How to ensure unique sorting with search_after in Elasticsearch 8?

Hello,

I am working on a tool that needs to retrieve large batches of records from an Elasticsearch index. The recommended method used to be the Scroll API, but it is now deprecated in favor of search_after as stated in the documentation.

I want to use sorting criteria that are agnostic to the document content. Sorting by @timestamp and _id seems appropriate, but sorting on _id is now disabled by default in Elasticsearch 8.

If I sort only by @timestamp, this value is not unique, which means I could miss some records.

So is there a way to efficiently retrieve large volumes of data (>10'000) while ensuring no records are skipped, using sorting criteria independent of document content?

Can you use the point in time API with search after? It adds a unique tiebreaker using the shard doc value.
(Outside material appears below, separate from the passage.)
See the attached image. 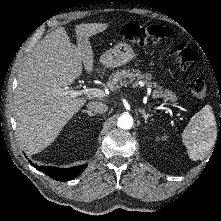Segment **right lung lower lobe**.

If not, and you don't have a unique value then the flow that I use is:

  1. Get a search_after batch of 10k documents
  2. Grab the timestamp from the last document (aka max_timestamp)
  3. Iterate through the batch while timestamp < max_timestamp doing whatever processing is required
  4. On the last iteration grab the sort values for your next search_after call

This effectively means you're excluding the documents with max timestamp from processing and ensuring that all documents with max_timestamp will be present in your next search_after call

Thanks William. I tried to sort on tie_breaker_id as the example from the documentation but the query no longer returned any results (It is theoretically available, my instance is in version 8.17).

Anyway, I got a working solution by sorting on the _shard_doc field.